• [Work instruction]: Stop at the line that contains "Μαθε περισσότερα". Until then, set down each line of the records exactly, beginning with the first, and skip pictures.

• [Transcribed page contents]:
=== Section Start ===

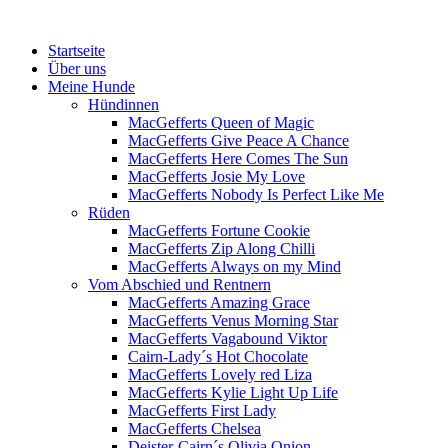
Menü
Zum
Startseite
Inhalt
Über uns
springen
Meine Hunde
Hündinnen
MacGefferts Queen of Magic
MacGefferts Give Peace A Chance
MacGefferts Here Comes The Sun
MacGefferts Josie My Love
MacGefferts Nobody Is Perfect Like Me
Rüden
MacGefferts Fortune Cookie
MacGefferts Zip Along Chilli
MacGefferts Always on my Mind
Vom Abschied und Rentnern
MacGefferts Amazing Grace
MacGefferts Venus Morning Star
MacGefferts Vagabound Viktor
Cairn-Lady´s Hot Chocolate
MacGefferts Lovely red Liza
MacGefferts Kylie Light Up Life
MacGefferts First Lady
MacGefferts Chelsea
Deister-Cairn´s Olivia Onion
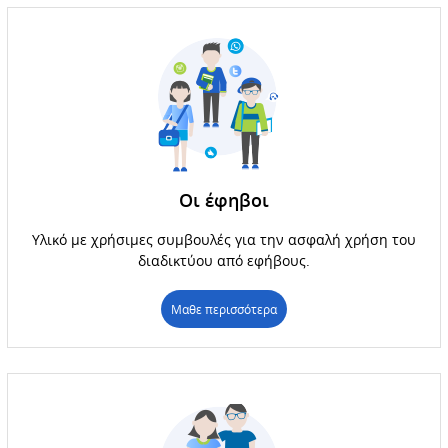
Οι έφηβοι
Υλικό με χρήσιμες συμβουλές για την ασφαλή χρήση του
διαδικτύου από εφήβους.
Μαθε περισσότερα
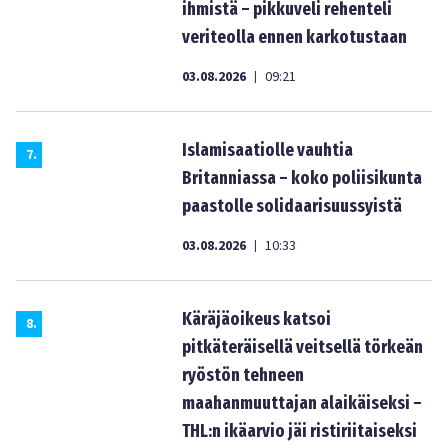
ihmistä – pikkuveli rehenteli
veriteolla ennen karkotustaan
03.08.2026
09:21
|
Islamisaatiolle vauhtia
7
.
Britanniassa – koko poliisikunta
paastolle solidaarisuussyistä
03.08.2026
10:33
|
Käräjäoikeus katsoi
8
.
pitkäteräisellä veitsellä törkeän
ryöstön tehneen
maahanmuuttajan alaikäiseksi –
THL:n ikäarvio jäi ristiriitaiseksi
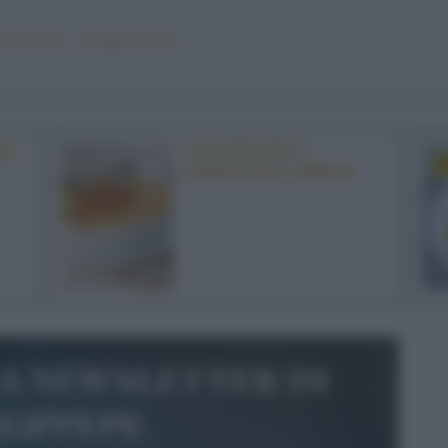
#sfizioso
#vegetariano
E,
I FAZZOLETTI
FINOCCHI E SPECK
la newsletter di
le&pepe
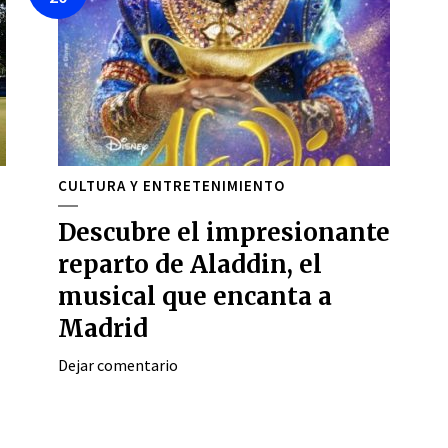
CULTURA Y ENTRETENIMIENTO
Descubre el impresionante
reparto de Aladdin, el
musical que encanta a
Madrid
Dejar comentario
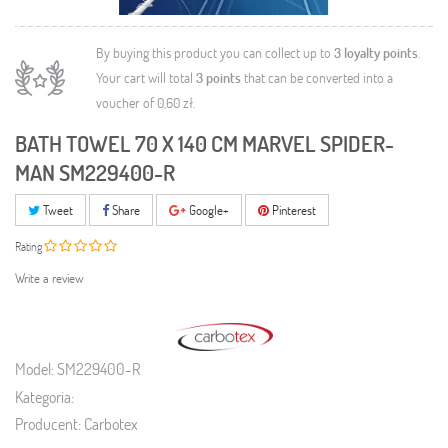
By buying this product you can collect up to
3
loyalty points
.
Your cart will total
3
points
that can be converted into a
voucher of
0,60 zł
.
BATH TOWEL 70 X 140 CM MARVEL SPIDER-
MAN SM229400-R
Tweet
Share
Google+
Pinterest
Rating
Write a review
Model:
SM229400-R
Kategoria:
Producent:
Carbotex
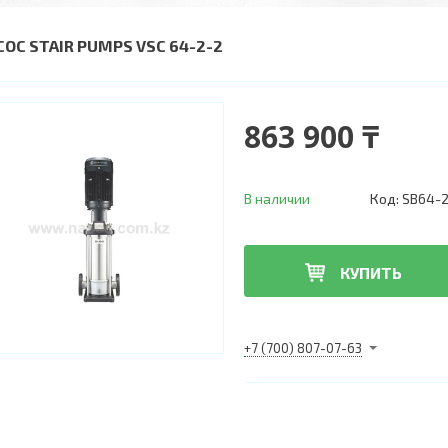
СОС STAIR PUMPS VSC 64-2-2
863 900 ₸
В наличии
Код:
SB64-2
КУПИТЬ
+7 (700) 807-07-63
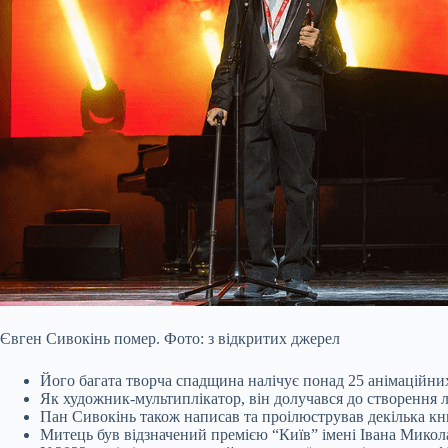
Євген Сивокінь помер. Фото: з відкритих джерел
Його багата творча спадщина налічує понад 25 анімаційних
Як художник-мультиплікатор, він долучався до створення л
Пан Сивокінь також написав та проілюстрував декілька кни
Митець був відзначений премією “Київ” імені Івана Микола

=== Section End ===

• [Final answer]:
Menü
Zum
Startseite
Inhalt
Über uns
springen
Meine Hunde
Hündinnen
MacGefferts Queen of Magic
MacGefferts Give Peace A Chance
MacGefferts Here Comes The Sun
MacGefferts Josie My Love
MacGefferts Nobody Is Perfect Like Me
Rüden
MacGefferts Fortune Cookie
MacGefferts Zip Along Chilli
MacGefferts Always on my Mind
Vom Abschied und Rentnern
MacGefferts Amazing Grace
MacGefferts Venus Morning Star
MacGefferts Vagabound Viktor
Cairn-Lady´s Hot Chocolate
MacGefferts Lovely red Liza
MacGefferts Kylie Light Up Life
MacGefferts First Lady
MacGefferts Chelsea
Deister-Cairn´s Olivia Onion
Οι έφηβοι
Υλικό με χρήσιμες συμβουλές για την ασφαλή χρήση του
διαδικτύου από εφήβους.
Μαθε περισσότερα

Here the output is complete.